The Debtor was unable to avoid bankruptcy, and on April 2, 2012, the Debtor filed a Chapter 11 petition. On April 6, 2012, the Debtor filed an amended motion to reject certain leases, including the Store 22 and Store 25 subleases. (12-24163-svk, ECF 48.) In that motion, the Debtor explained that it had expanded rapidly, reaching a high water mark of 107 oil change stores. But by 2011, factors such [896]*896as the economy, high gas prices and problems with maintaining sources of operating capital strained the Debtor’s business. Concluding that they were underperform-ing and losing money, between July 2011 and the Chapter 11 petition, the Debtor closed 43 stores. The amended motion stated: “Termination agreements are in place regarding 15 of the leases. See Exhibit B. All of the affected leases relate to locations where the Debtor is no longer operating and have [sic] removed its property. The Debtor seeks authority to reject all leases identified on Exhibit A (the “Rejected Leases”) to the extent leases have not otherwise been terminated. The Rejected Leases are not necessary for continued operations and are a burden on the Estate ...” {Id. at ¶ 13.) No objections were filed to the motion to reject the leases, and on May 7, 2012, the Court entered an order approving the rejection of the leases, including the Store 22 and Store 25 Subleases. (12-24163-svk, ECF 111.)
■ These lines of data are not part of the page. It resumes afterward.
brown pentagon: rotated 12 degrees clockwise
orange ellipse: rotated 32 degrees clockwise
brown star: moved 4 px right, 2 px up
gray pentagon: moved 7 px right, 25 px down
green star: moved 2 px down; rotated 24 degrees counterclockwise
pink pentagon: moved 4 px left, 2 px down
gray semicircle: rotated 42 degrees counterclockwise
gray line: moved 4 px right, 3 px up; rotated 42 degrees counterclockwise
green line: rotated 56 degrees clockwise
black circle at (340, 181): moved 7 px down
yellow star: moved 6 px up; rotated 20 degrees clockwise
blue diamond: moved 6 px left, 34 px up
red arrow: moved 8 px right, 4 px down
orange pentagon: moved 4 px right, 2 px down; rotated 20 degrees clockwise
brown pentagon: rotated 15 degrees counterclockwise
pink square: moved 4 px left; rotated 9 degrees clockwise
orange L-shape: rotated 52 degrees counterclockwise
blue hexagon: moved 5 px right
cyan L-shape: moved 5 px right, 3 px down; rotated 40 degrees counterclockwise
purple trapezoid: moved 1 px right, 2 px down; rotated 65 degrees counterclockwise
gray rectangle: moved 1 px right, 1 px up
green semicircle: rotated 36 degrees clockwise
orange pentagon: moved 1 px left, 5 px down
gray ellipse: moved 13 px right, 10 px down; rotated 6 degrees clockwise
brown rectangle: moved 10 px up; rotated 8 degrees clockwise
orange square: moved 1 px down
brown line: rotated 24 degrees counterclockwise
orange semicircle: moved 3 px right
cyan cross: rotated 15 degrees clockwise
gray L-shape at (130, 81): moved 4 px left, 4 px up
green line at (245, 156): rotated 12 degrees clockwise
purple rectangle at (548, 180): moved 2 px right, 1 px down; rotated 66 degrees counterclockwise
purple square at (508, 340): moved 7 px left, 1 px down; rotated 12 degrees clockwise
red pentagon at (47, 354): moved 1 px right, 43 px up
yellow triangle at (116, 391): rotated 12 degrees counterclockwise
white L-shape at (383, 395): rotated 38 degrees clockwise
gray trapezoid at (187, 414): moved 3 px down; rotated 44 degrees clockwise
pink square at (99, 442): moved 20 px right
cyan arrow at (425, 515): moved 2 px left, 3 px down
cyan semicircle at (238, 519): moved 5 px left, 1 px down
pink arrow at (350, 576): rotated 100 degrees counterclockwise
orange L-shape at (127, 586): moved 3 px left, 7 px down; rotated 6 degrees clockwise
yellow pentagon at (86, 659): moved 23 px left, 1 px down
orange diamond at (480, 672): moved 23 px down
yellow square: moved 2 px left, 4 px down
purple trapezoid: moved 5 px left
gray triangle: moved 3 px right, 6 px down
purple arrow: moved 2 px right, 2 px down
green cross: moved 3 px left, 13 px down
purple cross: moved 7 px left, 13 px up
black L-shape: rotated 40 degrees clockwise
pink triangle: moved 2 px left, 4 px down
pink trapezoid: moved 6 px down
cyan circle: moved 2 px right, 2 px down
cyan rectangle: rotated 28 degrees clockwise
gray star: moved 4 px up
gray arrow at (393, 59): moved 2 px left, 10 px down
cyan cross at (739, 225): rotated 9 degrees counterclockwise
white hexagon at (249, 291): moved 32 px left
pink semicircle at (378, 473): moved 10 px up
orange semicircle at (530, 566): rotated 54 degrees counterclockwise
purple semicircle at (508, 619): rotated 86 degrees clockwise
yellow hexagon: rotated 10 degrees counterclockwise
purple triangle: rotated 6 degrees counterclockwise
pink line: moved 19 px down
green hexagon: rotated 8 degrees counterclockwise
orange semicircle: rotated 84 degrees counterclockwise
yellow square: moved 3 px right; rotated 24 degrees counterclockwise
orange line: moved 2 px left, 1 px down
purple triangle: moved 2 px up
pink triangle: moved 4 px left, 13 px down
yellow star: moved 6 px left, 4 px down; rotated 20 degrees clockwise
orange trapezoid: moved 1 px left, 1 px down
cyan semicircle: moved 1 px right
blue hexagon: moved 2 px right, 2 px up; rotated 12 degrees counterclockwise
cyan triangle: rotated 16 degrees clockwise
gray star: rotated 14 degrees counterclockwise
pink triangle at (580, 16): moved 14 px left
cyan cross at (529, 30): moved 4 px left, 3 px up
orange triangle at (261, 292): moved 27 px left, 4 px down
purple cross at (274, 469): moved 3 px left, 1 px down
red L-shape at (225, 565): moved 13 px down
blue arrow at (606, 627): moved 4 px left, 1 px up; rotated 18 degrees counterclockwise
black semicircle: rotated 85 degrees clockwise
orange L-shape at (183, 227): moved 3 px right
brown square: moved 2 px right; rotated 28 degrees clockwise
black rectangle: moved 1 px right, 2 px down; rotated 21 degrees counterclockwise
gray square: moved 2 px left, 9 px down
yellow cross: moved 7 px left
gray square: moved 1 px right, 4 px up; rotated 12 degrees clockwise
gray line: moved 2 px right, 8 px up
On January 30, 2013, the Court confirmed the Debtor’s Third Amended Plan of Reorganization, assigning the ability to pursue certain claims and causes of action to the Committee. The Committee filed this adversary proceeding against T.D. on September 16, 2013. The Complaint contends that the value of the Store 22 and Store 25 subleases to the Debtor’s estate was at least $825,000, and seeks at least that amount, plus interest, costs and attorneys’ fees from T.D. After the Court denied the Committee’s motion for summary judgment — finding that whether the lease termination was an avoidable transfer could not be decided as a matter of law— the Court held a trial on November 12 and 13, 2014. In lieu of closing arguments, the parties filed post-trial briefs. The Court has considered those briefs and reviewed the stipulated facts, trial testimony and exhibits. This Memorandum Decision constitutes the Court’s findings of fact and conclusions of law.

ANALYSIS

The Committee’s avoidance claims are based on 11 U.S.C. §§ 547(b)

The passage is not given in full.